Gebannt verfolgen die Fünft- und Sechsklässler aus dem Bezirk Bucheggberg, wie der Telegrafist von 1861 immer wieder «Glarus brennt» morst, um die Feuerwehren der Umgebung um Hilfe zu rufen. Ein kräftiger Wind fährt über die Köpfe der Schauspieler und Kinder hinweg. Der Föhn bläst wie vor 150 Jahren, als das Zentrum von Glarus in der Nacht vom 10. auf den 11. Mai 1861 abbrannte und 600 Häuser in Schutt legte.

Schoggi-Maikäfer als Symbol

In der Szene des Freilichtschauspiels «Glarus brennt» wird diese Nacht vergegenwärtigt. Sie gehört zu zahlreichen Gedenk-Aktivitäten, in denen Glarus 150 Jahre nach dem Brand zugleich an die grosse Solidarität erinnert, die Glarus wiederfuhr. Die Maikäfer-Spende von Biezwiler Kindern vor 150 Jahren ist ein Beispiel dafür. Deshalb besuchten bereits im Mai zwei Schulklassen aus Glarus die Kinder am heutigen Schulstandort Messen, um als symbolisches Dankeschön Schoggi-Maikäfer zu überbringen.
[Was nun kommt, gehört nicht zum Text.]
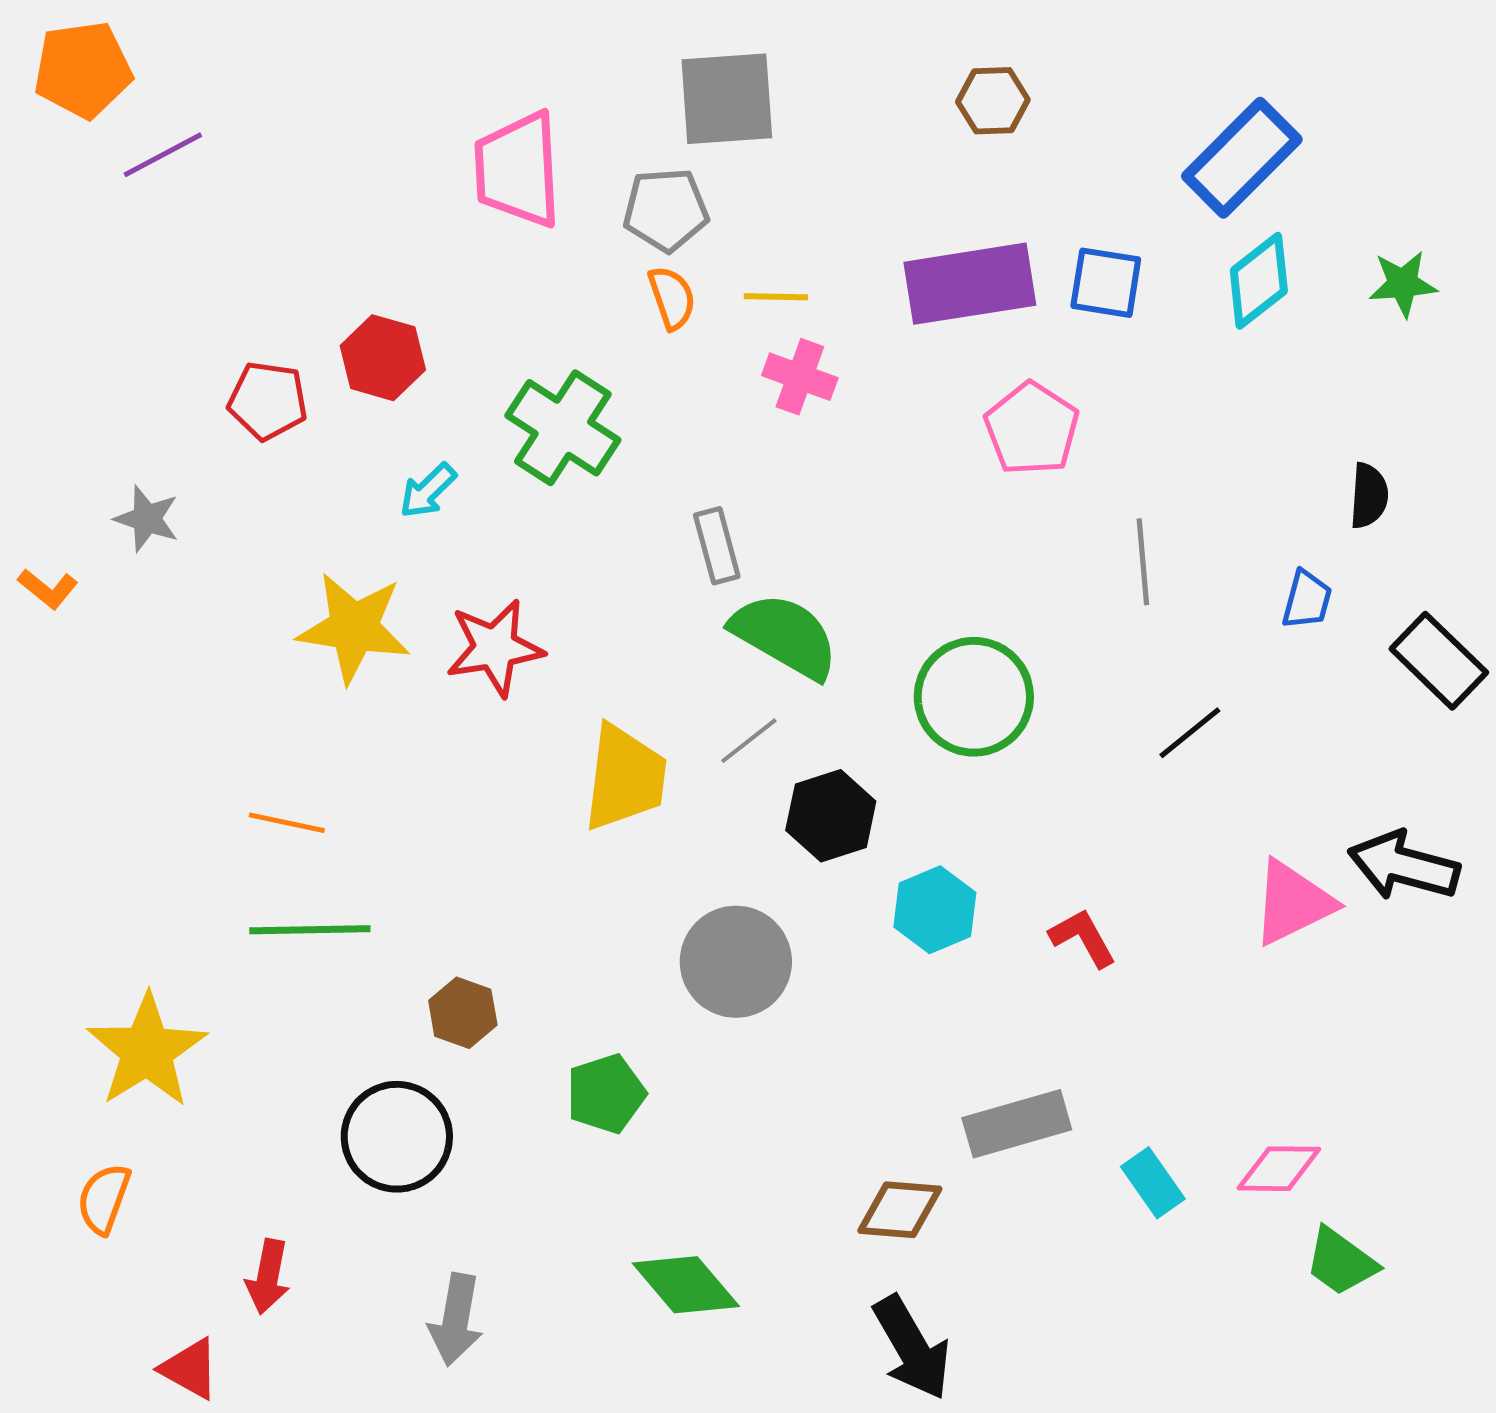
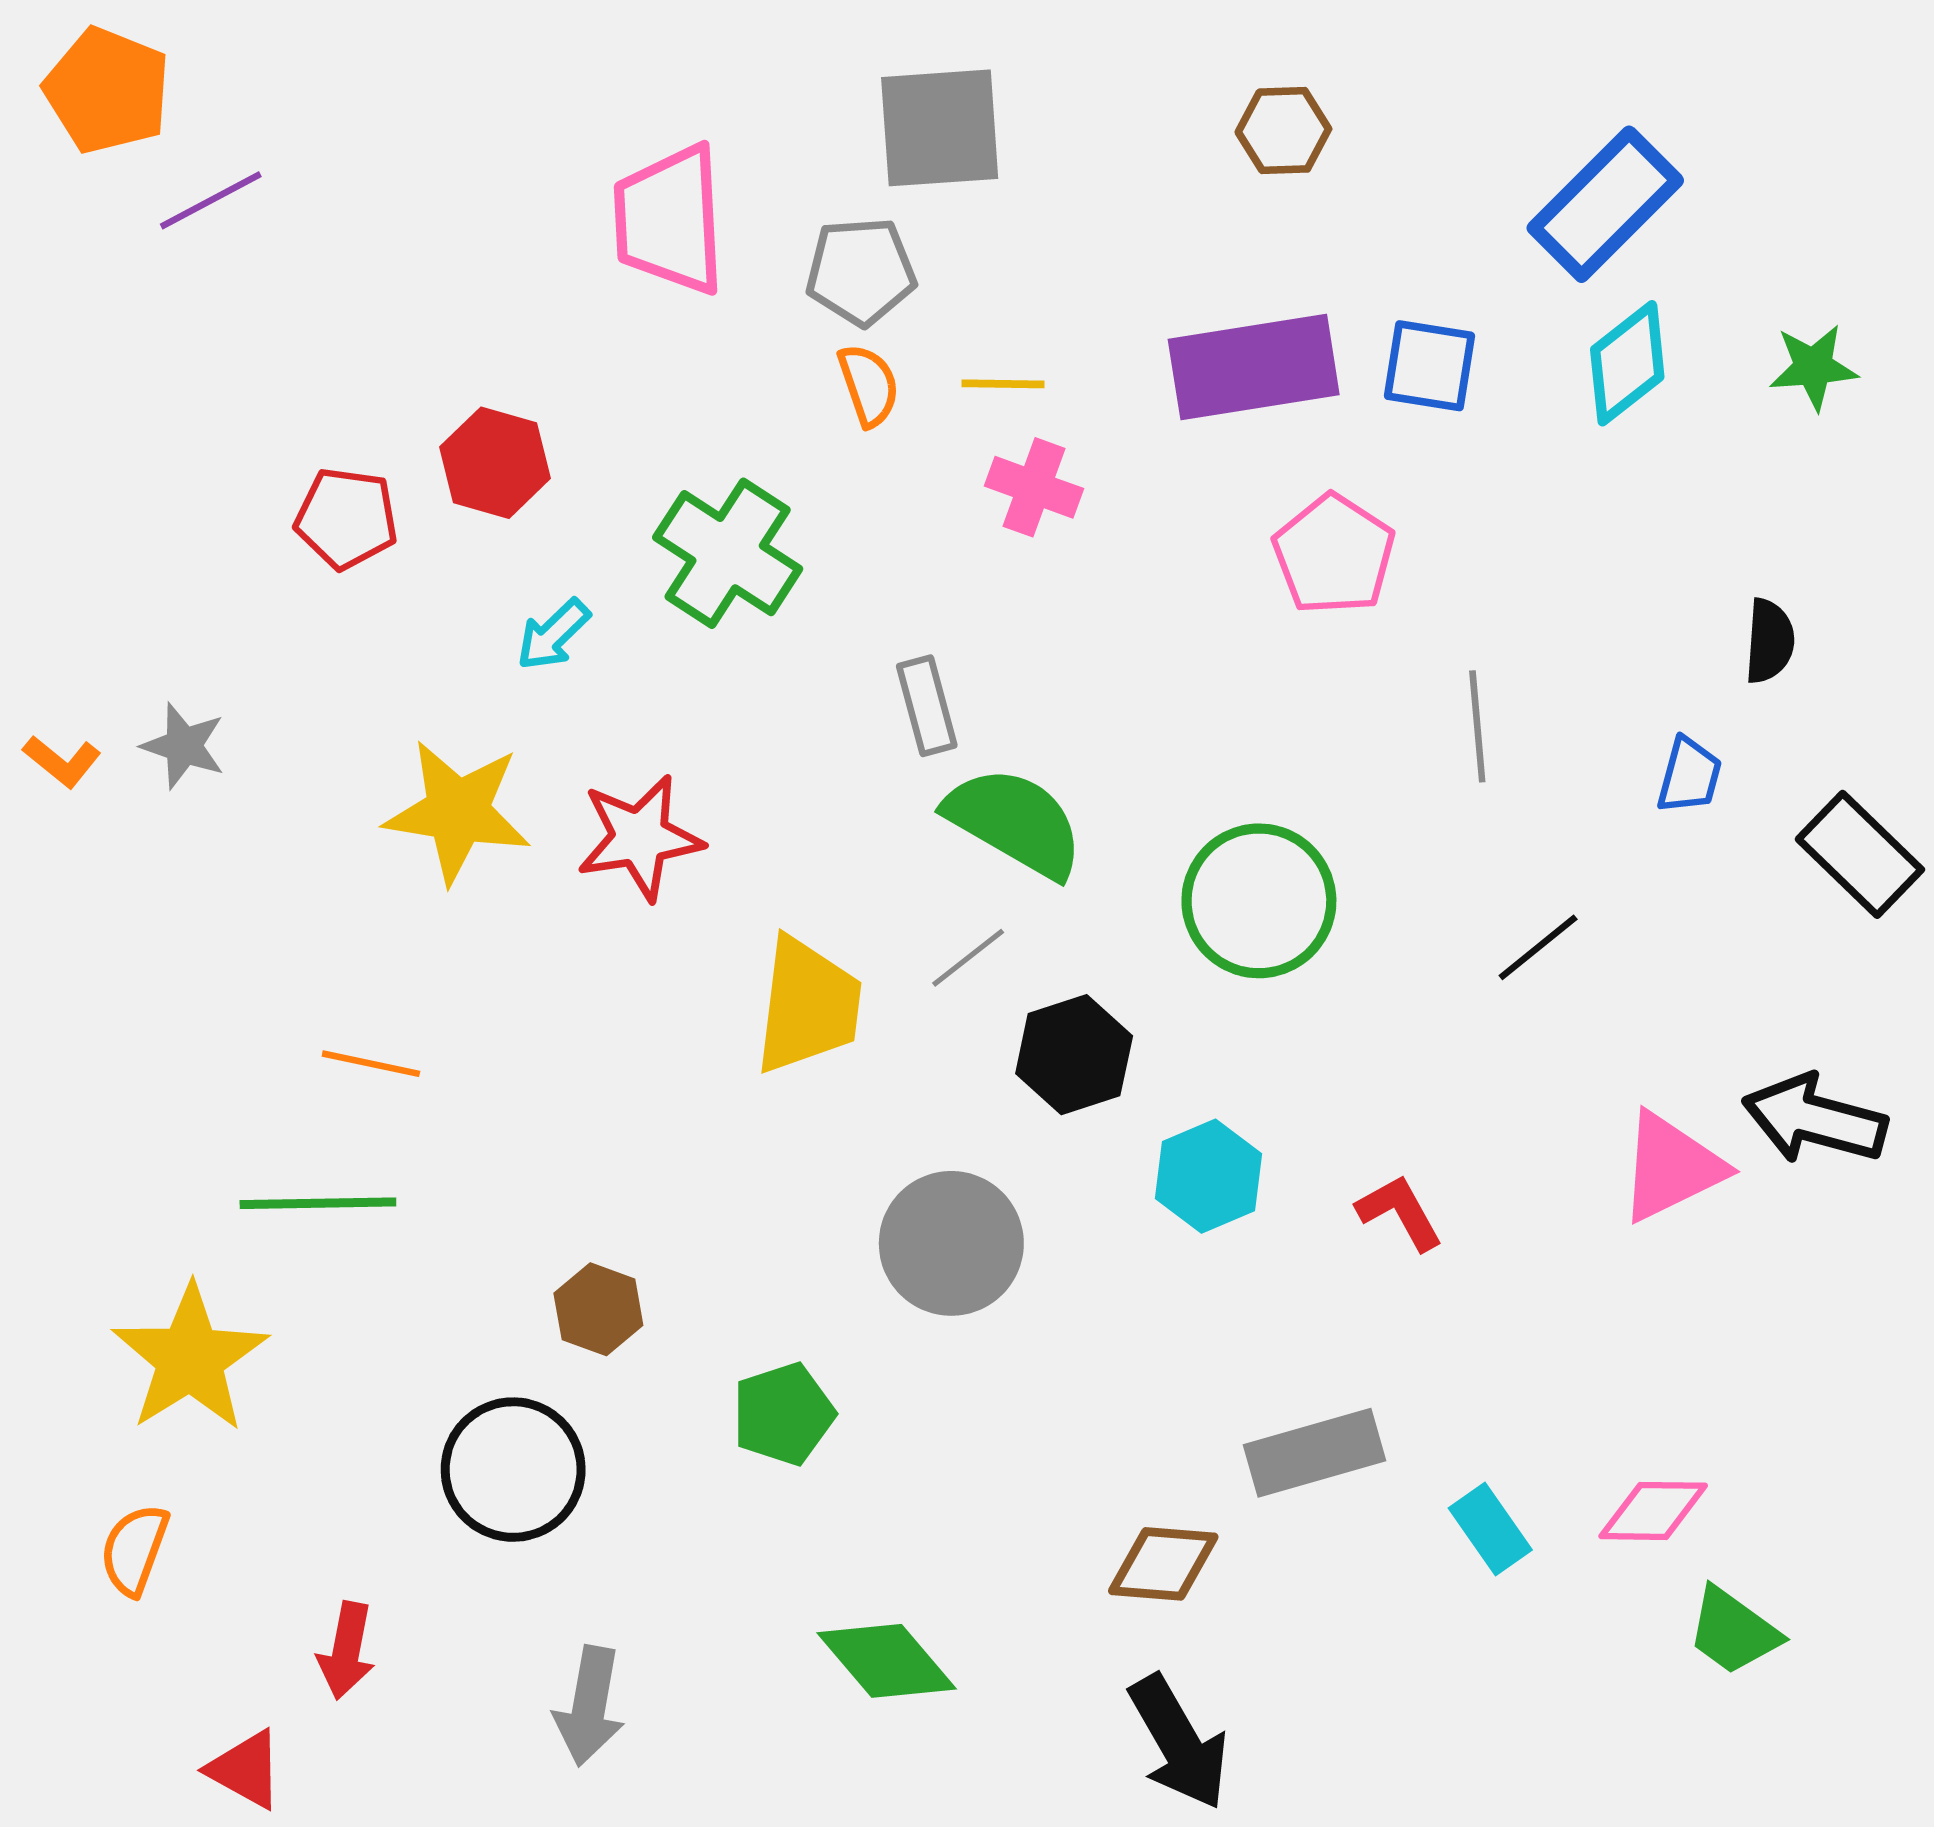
orange pentagon: (83, 70) -> (107, 90), turned 30
gray star: (147, 519) -> (184, 746), moved
green line: (310, 930) -> (318, 1203), moved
Glarus näher kennengelernt

Beim Gegenbesuch am letzten Freitag lernen nun 40 Fünft- und Sechstklässler und die sie begleitende Biezwiler Gemeindepräsidentin Rita Mosimann mit Schulleiterin Silvia Hak sowie den Klassenlehrern Beat Cantieni und Verena Marti das nach dem Brand wiederaufgebaute Glarus näher kennen.

Feuerwehr holt Kinder ab

Im Namen der Gemeinde Glarus werden die Kinder von Schulleiterin Marietta Brunner in der historischen Ausstellung herzlich willkommen geheissen. Die beiden Schulklassen aus Glarus, die im Mai nach Messen reisen durften, sind ebenfalls zum Empfang gekommen. Genüsslich verzehren sie die aus dem Solothurnischen mitgebrachten «Spitzbuben». Dann werden die Bucheggberger von der Feuerwehr Glarus abgeholt. Brandbekämpfung von einst und heute steht auf dem Programm. Die Kinder sind mit Eifer und Interesse dabei. In den Tagen zuvor haben sie sich bereits auf Initiative der Solothurner Gebäudeversicherung auf das Thema Brandprävention und -bekämpfung bestens vorbereitet.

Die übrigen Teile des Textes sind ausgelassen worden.